Dr Serena said while the Shoalhaven males might breed well, there could be a trade-off because of territorial fighting, associated stress and less feeding contributing to a shorter life span.
She said the different ages recorded in various locations showed the importance of not relying on limited assumptions of age when undertaking conservation modelling.
"Longevity might depend on population density," Dr Serena said.
Just how old can a platypus live?
We're still learning about the upper limit of platypus longevity and what the species can do in captivity without predation pressures.
But a female platypus called Fleay (so named after David Fleay who was the first person to breed the species), that turned 30 in October is giving us the best idea of what is possible.
The Healesville Sanctuary resident has been breaking the record for the oldest-known platypus in the world every year since her mid-20s.
The zoo's platypus specialist Jessica Thomas has been working with Fleay for the past 16 years.
She said the platypus had exceeded expectations with how long she had lived.
"Fleay is certainly teaching us how old a platypus that is cared for can live to," Dr Thomas said.
"She has reduced eyesight and hearing, but as a platypus that lives in a sanctuary it doesn't impact her quality of life too much."

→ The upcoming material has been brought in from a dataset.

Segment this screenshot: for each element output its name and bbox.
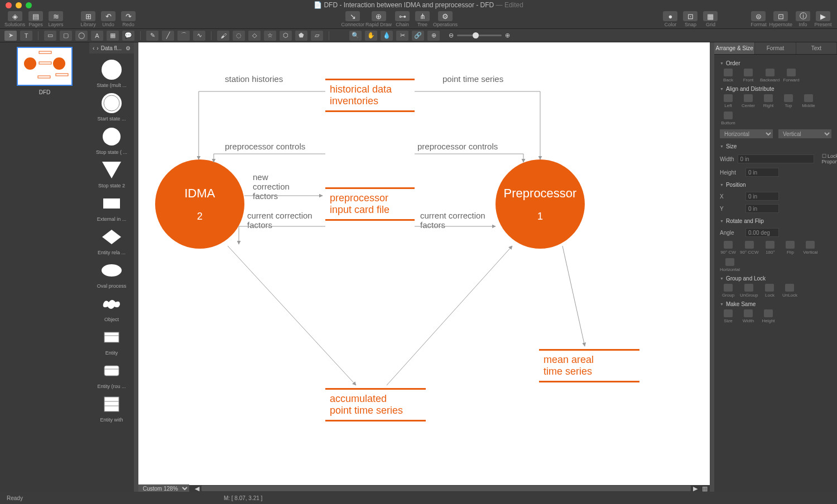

Despite diminishing senses, Fleay's keepers say thanks to her electro and mechanosensory abilities she can detect prey in the water with her eyes closed.
A ramp has also been installed to help her get in and out of the water but Fleay hasn't had to use it yet.

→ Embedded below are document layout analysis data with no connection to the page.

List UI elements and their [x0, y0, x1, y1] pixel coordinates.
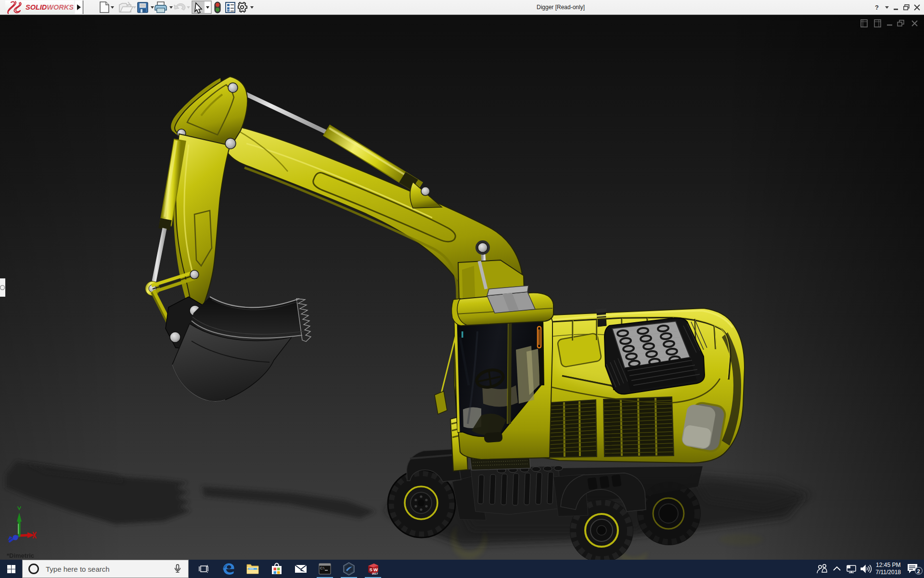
svg-text:2: 2: [917, 568, 920, 574]
svg-text:?: ?: [875, 4, 879, 11]
svg-text:2017: 2017: [372, 572, 378, 575]
svg-text:C:\: C:\: [320, 566, 324, 570]
svg-text:S: S: [370, 567, 372, 572]
svg-text:*Dimetric: *Dimetric: [7, 552, 34, 559]
svg-text:W: W: [373, 567, 378, 572]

Surprisingly the old platypus has not developed any arthritis compared to other old mammals.
Dr Thomas said this might be because of an aquatic lifestyle that did not put low pressure on her joints and a diet of yabbies which are full of calcium and fatty omega-3 fatty acids.
"Despite her age, Fleay still enjoys ripping apart paperbark logs and tree fern trunks," she said.
Ultimately, Dr Serena said a platypus in its mid-20s was about as old as you could expect in the wild and given Fleay's aging signs, it was not likely the species could get a lot older.
"We don't ever expect to see a 50-year-old platypus or 100-year-old platypus," she said.